Fig. 6. Human Sema4D-497P Mutation retains homo and heterodimerization ability but is improperly processed.

a Schematic of adenosine to cytosine base mutation giving rise to a glutamine ‘Q’ to proline ‘P’ substitution at codon 497 between SEMA and PSI domains. b Ribbon diagrams and zooms of human SEMA4D solved crystal structure (PDB ID: 1OLZ, top) with alphafold2 predictions of wildtype SEMA4D (middle) and SEMA4D with 497P mutation (bottom). Codon 497 is highlighted red, glycosylation residues magenta, phosphorylation residues yellow, and ubiquitination residues ochre. A beta sheet parallel to codon 497 (dotted ellipse) is not predicted to form following 497P mutation. c Co-immunoprecipitation of signal peptide -myc-tagged human SEMA4D (sp-myc-SEMA4D) and the 497P variant (sp-myc-SEMA4D-Q497P) confirms that the mutant form can still form homodimers with sp-flag-hSema4D and heterodimers with mouse HA-Sema7A. While SEMA4D produces bands at ~150 kDa and ~120 kDa, the SEMA4D-Q497P variant predominantly generates the 120 kDa band. d De-glycosylation assay of sp-myc-SEMA4D and sp-myc-SEMA4D-Q497P using O-Glycosidase, Endo H and PNGase F. The same blot is shown at short and long exposures.

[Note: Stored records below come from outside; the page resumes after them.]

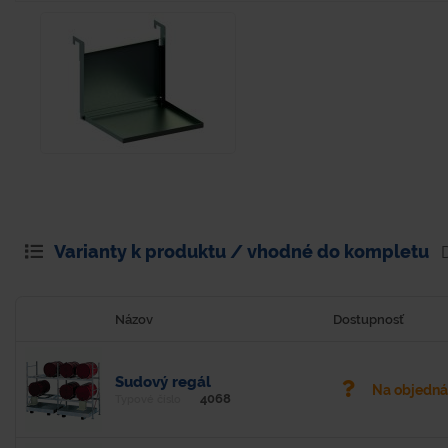
Varianty k produktu / vhodné do kompletu
Názov
Dostupnosť
Sudový regál
Na objedn
4068
Typové číslo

Fig. 7. 497 P Mutation abolishes localization of SEMA4D and Sema7A to the cell surface and growth cones and reduces neuronal migration and axon projection in vivo.

a Surface biotinylation followed by avidin pull down of human sp-myc-SEMA4D (abbr. hS4D) or human sp-myc-SEMA4D-497P (abbr. hS4D-497P) in the presence or absence of mouse HA-Sema7A (abbr. mS7A). Cell Surface to INtracellular (CS/IN) ratio of Sema4D was calculated by first normalizing each fraction to all Sema4D detected in whole cell lysate (WCL) where the complete calculation is CS/IN = (CS/WCL)/(IN/WCL). Plotted is mean+SD, using n = 3 separate experiments. Repeated measures ANOVA with Tukey’s multiple comparison’s. SEMA4D vs SEMA4D + Sema7A p_adjusted = 0.0061, SEMA4D+Sema7A vs SEMA4D-497P p_adjusted = 0.0008, SEMA4D + Sema7A vs SEMA4D-497P + Sema7A p_adjusted = 0.0007. b Proximity Ligation Assay (PLA) detecting interaction between mouse HA-Sema7A and human sp-myc-SEMA4D or human sp-myc-Sema4D-497P. Scalebar = 10μm. c Midline panoramas and quantifications of human SEMA4D + GFP and SEMA4D-497P + GFP in utero electroporations. Two-tailed t-test with Welch’s correction, SEMA4D vs SEMA4D-497P p = 0.0345. n_brains SEMA4D = 4, SEMA4D-497P = 4. Box and whisker plot whiskers as min-max with box bounds at lower and upper quartiles and center line at the median. Scale bar in panoramas is 500 μm, while scale bar in midline magnification is 100 μm. d Neuronal migration profiles following in utero electroporation with SEMA4D or SEMA4D-497P, presented in the same format described in Fig. 1. Scalebar at bottom of SEMA4D IUE is 100μm. Representative electroporations are shown adjacent to raw data points and half violin plots of the total distribution of neurons across all brains with mean of means±SD cortical position on the right. Two-tailed t test, SEMA4D vs SEMA4D-497P p < 0.0001. n_brains SEMA4D n = 6, SEMA4D-497P n = 7. e Graphical model depicting general findings that Sema7A expression is regulated by Satb2, which promotes surface localization of Sema4D:Sema7A heterodimers (left). Upon deletion of Satb2 (middle), decreased Sema7A expression means heterodimerization with Sema4D is less able to occur, which coincides with deficits in axon extension and neuronal migration. Similarly, the Sema4D 497P mutation (right), which affects normal glycosylation and trafficking of Sema4D to the plasma membrane, results in deficits in neuronal migration and axon extension. For simplicity, panels denote p < 0.05 as *; p < 0.01 as **; and p < 0.001 as ***. All source data are provided in the Source Data file.